The eighty-fourth TV show: #79 Doctor Who (1963)

When doing a rewatch, it can be hard to pick a set of twenty episodes to watch of a show. More so when it ran for over twenty years, with several format changes, and stories are almost all multi parters. I tried to go with a four parter for each of the first five doctors - probably containing the better eras of the show.

And for quality, it will of course be a mixed bag - 26 seasons, with several stories each and several production crew changes, means that it goes up and down. It has endured though, and left an impact. There are a few factors in play: they have cast good Doctors, the one considered worst (Colin Baker) being led down by material, but shining when he got a chance to work with better (mostly after he left the show). Regeneration plays a big part as well - because they came up with a way to replace William Hartnell without ending the show, the doctor can change every few years, often in a way that reacts against what the previous performer did, and change everything around him.

By having leading men that could take on the part, and often with companions who could stand up to them, there's always something that helps them shine. At their best, when everything is firing on all cylinders, that becomes magic, highly entertaining and stretching a low budget to create a quality far higher than you'd expect.
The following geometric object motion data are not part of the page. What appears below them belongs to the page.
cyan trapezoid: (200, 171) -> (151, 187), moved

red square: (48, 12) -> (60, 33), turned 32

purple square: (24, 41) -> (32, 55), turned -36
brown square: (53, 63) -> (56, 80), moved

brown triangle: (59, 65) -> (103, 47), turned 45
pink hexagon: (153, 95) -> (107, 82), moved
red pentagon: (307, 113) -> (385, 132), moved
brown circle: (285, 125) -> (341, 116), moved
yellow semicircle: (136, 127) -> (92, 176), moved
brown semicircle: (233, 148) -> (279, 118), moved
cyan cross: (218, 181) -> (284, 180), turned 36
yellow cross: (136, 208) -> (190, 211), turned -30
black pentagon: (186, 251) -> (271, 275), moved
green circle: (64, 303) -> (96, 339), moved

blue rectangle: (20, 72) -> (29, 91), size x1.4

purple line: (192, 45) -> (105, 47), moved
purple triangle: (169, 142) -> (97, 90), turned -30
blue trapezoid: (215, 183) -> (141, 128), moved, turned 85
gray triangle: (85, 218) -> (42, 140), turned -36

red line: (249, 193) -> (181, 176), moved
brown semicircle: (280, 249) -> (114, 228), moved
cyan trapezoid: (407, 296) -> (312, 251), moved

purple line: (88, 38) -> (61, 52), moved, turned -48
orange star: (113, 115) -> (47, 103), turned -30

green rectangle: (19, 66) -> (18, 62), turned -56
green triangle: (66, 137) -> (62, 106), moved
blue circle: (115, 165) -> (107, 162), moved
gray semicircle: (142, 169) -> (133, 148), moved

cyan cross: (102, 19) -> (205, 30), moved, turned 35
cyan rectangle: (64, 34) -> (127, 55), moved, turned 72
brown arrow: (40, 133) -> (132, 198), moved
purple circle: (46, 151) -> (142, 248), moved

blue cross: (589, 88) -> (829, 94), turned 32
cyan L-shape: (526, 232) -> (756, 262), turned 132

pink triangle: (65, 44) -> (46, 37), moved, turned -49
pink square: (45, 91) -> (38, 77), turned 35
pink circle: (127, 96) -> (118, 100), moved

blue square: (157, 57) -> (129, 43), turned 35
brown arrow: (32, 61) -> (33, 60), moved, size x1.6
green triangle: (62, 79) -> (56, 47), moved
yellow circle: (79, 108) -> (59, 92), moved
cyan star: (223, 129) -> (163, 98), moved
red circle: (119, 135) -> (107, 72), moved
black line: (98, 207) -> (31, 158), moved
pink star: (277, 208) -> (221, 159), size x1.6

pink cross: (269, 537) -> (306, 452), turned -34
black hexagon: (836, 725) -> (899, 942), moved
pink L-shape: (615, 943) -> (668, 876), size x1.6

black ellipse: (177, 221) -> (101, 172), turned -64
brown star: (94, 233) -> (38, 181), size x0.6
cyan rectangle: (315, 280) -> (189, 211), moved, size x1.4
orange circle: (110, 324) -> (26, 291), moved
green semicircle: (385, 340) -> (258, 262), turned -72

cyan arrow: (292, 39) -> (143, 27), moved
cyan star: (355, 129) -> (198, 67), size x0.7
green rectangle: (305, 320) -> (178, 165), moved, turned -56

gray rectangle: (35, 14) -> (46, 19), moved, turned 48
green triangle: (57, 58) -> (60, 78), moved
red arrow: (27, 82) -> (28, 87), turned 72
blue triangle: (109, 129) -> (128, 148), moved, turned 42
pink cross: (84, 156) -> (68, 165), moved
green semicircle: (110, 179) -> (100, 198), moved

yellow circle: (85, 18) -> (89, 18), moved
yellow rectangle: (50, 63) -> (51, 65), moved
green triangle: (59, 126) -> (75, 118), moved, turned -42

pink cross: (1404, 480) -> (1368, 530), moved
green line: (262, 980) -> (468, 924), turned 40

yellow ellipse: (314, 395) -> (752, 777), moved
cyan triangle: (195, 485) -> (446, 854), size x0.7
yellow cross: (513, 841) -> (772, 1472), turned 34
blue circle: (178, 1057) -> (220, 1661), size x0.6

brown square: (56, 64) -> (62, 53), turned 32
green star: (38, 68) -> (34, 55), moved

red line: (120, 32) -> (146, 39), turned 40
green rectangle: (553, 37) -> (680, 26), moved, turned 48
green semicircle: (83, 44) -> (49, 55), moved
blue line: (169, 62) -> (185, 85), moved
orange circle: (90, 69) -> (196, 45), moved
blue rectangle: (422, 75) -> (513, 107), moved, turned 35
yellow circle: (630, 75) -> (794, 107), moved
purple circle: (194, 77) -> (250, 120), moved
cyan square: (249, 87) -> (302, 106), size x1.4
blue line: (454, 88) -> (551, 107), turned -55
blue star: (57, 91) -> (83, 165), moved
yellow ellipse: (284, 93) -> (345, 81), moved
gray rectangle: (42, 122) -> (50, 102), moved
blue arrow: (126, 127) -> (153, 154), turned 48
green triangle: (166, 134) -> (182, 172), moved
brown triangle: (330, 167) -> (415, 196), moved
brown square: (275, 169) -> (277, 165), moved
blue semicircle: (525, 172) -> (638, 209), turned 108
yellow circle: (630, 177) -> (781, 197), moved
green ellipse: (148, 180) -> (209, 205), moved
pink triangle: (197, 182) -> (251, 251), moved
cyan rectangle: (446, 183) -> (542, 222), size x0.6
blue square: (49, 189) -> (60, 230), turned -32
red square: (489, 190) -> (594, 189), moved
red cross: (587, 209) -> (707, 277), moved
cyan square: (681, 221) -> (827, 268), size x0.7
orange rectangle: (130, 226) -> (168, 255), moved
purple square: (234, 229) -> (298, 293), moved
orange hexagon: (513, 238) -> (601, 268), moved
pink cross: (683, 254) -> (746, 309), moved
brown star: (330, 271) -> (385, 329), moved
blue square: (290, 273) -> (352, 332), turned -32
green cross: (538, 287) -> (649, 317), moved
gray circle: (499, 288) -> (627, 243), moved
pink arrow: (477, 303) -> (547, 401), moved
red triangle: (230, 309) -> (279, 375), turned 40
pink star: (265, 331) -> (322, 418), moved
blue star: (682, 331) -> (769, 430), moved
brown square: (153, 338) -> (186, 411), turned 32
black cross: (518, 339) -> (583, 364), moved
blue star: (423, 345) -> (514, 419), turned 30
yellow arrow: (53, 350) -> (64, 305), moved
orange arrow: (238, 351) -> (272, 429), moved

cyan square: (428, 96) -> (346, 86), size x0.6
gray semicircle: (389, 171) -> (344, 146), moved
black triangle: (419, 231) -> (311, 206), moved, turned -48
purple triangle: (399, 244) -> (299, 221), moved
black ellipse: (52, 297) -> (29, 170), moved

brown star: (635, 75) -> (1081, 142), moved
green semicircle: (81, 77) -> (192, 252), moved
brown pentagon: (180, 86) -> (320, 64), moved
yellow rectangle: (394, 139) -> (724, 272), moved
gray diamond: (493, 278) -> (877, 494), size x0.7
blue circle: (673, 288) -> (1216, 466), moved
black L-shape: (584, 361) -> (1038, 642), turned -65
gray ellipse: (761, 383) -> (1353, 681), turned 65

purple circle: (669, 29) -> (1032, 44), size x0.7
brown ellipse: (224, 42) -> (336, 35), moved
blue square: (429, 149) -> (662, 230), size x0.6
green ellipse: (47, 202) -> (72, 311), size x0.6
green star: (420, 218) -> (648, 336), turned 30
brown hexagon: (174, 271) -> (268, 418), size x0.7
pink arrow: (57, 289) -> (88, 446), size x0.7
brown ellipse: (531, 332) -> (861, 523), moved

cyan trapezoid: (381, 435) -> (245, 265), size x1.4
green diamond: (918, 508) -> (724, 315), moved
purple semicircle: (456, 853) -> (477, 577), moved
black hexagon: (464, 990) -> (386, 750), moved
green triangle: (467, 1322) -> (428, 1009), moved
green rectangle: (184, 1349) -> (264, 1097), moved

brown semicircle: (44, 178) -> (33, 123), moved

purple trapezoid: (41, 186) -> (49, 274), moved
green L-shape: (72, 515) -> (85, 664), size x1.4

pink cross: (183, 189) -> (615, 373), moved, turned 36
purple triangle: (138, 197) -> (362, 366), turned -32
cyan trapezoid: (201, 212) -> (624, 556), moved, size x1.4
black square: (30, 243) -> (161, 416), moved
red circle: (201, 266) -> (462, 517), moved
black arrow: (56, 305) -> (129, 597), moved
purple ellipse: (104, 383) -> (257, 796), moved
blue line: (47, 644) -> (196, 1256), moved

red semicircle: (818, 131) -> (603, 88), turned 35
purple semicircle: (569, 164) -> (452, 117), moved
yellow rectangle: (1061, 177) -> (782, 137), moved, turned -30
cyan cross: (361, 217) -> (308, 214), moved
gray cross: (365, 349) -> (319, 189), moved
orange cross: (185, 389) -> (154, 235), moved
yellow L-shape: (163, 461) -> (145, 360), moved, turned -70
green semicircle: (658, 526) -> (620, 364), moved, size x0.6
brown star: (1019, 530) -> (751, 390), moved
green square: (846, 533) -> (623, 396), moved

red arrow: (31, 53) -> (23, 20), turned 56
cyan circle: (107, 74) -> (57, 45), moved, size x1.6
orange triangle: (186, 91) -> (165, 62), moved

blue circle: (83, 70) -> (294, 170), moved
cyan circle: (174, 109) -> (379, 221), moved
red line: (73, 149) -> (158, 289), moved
When it's off, though, it's really off, and it's hard to drag yourself through those sections. The later seasons especially start focusing on fan continuity, which drags it down. Of course, it rarely approaches the spectacle of the new series, or the soap opera interactions, with characters being underwritten in comparison (thirty years and a change in budget standing in between), but it manages to bring something smaller scale that's as appealing at times. When it works, it brings you good sci fi fare, an action adventure with heart and a friendliness you don't get elsewhere.